La première partie est la plus pénible, car la seule chose qui a un tant soit peu résisté au temps dans L’Écume des jours, c’est l’histoire d’amour. Mais Gondry étant un cinéaste particulièrement chaste, il peine à faire exister un quelconque désir ou une forme de sensualité chez le couple Colin-Chloé. Il faut donc attendre que le récit vire au drame pour que le film finisse par charrier un minimum d’émotions. Et que Gondry, en rétrécissant les murs de l’appartement et en passant de la couleur au noir et blanc, finisse par calmer sa machinerie et regarder un tant soit peu ses personnages.

De l’eau dans le jazz

C’est là où, cependant, le bât blesse encore. En se dotant d’un casting all stars, Gondry a surtout mal distribué la plupart des rôles. Ne parlons pas de Gad Elmaleh, en passe de devenir notre bête noire à force d’inexpressivité et de satisfaction affichée à l’écran ; oublions Omar Sy, qui fait le métier mais qui a quand même bien du mal à passer pour le dandy séduisant qu’il est censé être. Et n’évoquons pas cette manière très nouveau riche de faire défiler des comédiens célèbres le temps d’un caméo sans intérêt (Laurent Lafitte, Alain Chabat, Natacha Régnier ou Philippe Torreton, ridicule en Jean-Saul Partre).

Il vaut mieux se concentrer sur le couple Duris-Tautou pour comprendre la profondeur du problème. Duris est un acteur inégal, en général raccord avec la qualité du film dans son ensemble. Ici, il se repose sur les deux états de son personnage, félicité et inquiétude, mais n’en trouve jamais ni la légèreté, ni la justesse. Quant à Audrey Tautou, dont on apprécie depuis toujours le naturel, il serait temps qu’elle cesse de jouer les post-adolescentes pour s’essayer à des rôles plus matures. Déjà trop âgée dans Thérèse Desqueyroux, elle n’est guère plus crédible en amoureuse naïve ici. Cela en dit long sur un film où les tâches semblent avoir été trop bien séparées : à Gondry l’univers baroque et bricolo, aux producteurs le soin de le peupler de visages connus.

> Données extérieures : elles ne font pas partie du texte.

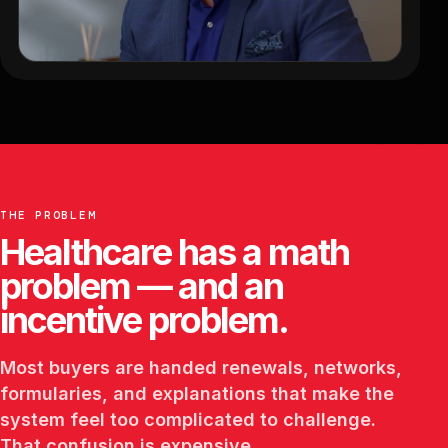
THE PROBLEM
Healthcare has a math
problem — and an
incentive problem.
Most buyers are handed renewals, networks,
formularies, and explanations that make the
system feel too complicated to challenge.
That confusion is expensive.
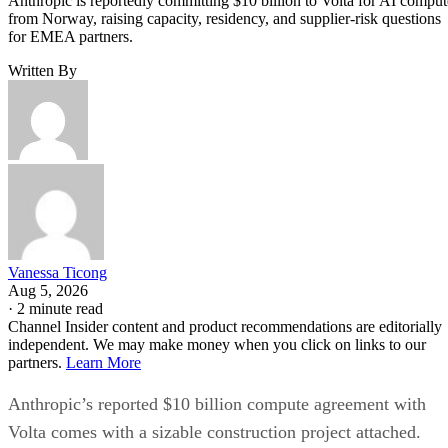
Anthropic is reportedly committing $10 billion to Volta for AI comput
from Norway, raising capacity, residency, and supplier-risk questions
for EMEA partners.
Written By
Vanessa Ticong
Aug 5, 2026
·
2 minute read
Channel Insider content and product recommendations are editorially
independent. We may make money when you click on links to our
partners.
Learn More
Anthropic’s reported $10 billion compute agreement with
Volta comes with a sizable construction project attached.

Cela étant, même le choix de Gondry s’avère discutable. Il est avant tout un cinéaste pop, et le voilà aux commandes d’un film parfumé au jazz de Saint-Germain-des-Prés. La preuve se trouve d’ailleurs dans la première bande-annonce du film : avec le renfort sonore d’un tube indé contemporain, toute l’imagerie de Gondry prenait grâce et légèreté, notamment cette danse improbable où les jambes des personnages se transforment en longues barres en latex. Une superbe idée de clip qui, une fois développée dans des scènes entières, paraît terriblement ringarde et répétitive, à l’image du film dans son ensemble.